Afin de brouiller les pistes et de masquer la responsabilité du régime rwandais dans cette situation, Paul Kagame a procédé à une reconfiguration de ses troupes d’occupation en groupes armés désignés sous les noms AFC/M23. Ces entités se sont dotées, au moins officiellement, de dirigeants congolais, ce qui permet aux troupes rwandaises d’opérer sous la bannière des AFC/M23 tout en consolidant leur contrôle sur les territoires conquis. Dans ces zones, une administration parallèle a été instaurée, créant ainsi une véritable situation d’« État dans l’État » et poursuivant l’élargissement des territoires sous domination rwandaise.
Ce contexte révèle l’existence d’une guerre ouverte et meurtrière entre le Rwanda et la RDC. L’extension continue du conflit menace non seulement la stabilité de la RDC, mais expose également l’ensemble de la région des Grands Lacs à des risques d’embrasement, de balkanisation ou de chaotisation du pays, avec des conséquences prévisibles d’une gravité extrême.
Les principaux points des accords de paix : Washington et Doha
À son retour à la Maison-Blanche, le président Donald Trump a fait de la résolution du conflit opposant le Rwanda à la République Démocratique du Congo (RDC) l’une de ses priorités pour le continent africain. Se positionnant en médiateur, il convie les présidents Paul Kagame et Félix Tshisekedi à Washington, lançant ainsi le « processus de Washington » placé sous l’égide et la garantie des États-Unis. Ce processus aboutit à la signature d’un accord de paix entre les deux pays, le 27 juin 2025, à Washington. Toutefois, cet accord prévoit plusieurs étapes avant d’aboutir à une paix durable, qui reste encore à concrétiser, en particulier à l’Est de la RDC, toujours en proie à l’agression du Rwanda.
L’accord signé repose sur deux axes principaux : un volet sécuritaire et un volet politico-économique. Concernant l’aspect sécuritaire et politique, le processus de Washington répartit les engagements entre les deux parties. Du côté rwandais, Paul Kagame est appelé à retirer ses troupes de la RDC. Cependant, il refuse d’employer ce terme, préférant l’expression plus floue de « levée des mesures de son dispositif défensif », sans préciser la nature exacte de ce dispositif ni sa localisation, que ce soit sur le territoire congolais ou au Rwanda.

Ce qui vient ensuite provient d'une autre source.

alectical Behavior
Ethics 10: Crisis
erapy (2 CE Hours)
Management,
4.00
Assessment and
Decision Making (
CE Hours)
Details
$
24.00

Pour sa part, la RDC doit s’engager à « neutraliser et éradiquer les FDLR de RDC ».
D’autres aspects liés à l’aspect sécuritaire et politique, tels que le retrait des groupes AFC/M23 des zones occupées, la question de leur avenir, ainsi que la restauration de l’autorité de l’État dans ces régions, sont confiés au processus de Doha. C’est ainsi qu’à Doha, après trois mois de discussions menées sous l’égide du Qatar, le gouvernement de la RDC et le mouvement AFC/M23 signent et rendent publique, le 17 juillet 2025, la « Déclaration de principes de Doha ». Ce document marque une étape dans la négociation mais ne constitue pas encore un accord définitif ; il prépare la voie vers la conclusion future d’un accord-cadre.
Parallèlement, dans le cadre du mécanisme de vérification de l’accord de Washington du 27 juin 2025 et sous la supervision des États-Unis, la RDC et le Rwanda paraphent, le 8 novembre 2025 à Washington, un Accord d’Intégration Économique Régionale. L’objectif affiché est de renforcer la coopération entre les deux États dans les secteurs miniers, énergétiques et des infrastructures.

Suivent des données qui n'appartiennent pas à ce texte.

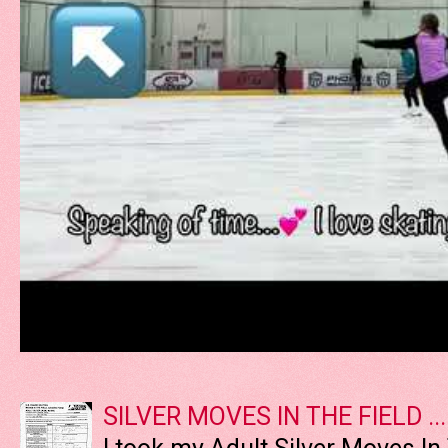
SILVER MOVES IN THE FIELD ....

Dans la foulée de cet accord économique signé à Washington entre la RDC et le Rwanda et à travers lequel tous les analystes voient une rémunération au Rwanda ou un pot-de-vin pour qu’il cesse d’envahir la RDC, le 08 Novembre 2025 fut annoncé un Accord dans le cadre du Processus de Doha entre le Gouvernement de la RDC et l’AFC / M23 qui devrait être signé le 11 Novembre. Mais à la fin de cette journée il a été annoncé que l’accord serait signé très prochainement même si aucune date n’était avancée.
Le 14 novembre cependant, les observateurs ont souligné que la médiation du Qatar s’affairait toujours pour obtenir le plus rapidement possible la signature d’un accord de paix entre le gouvernement congolais et le groupe AFC/M23.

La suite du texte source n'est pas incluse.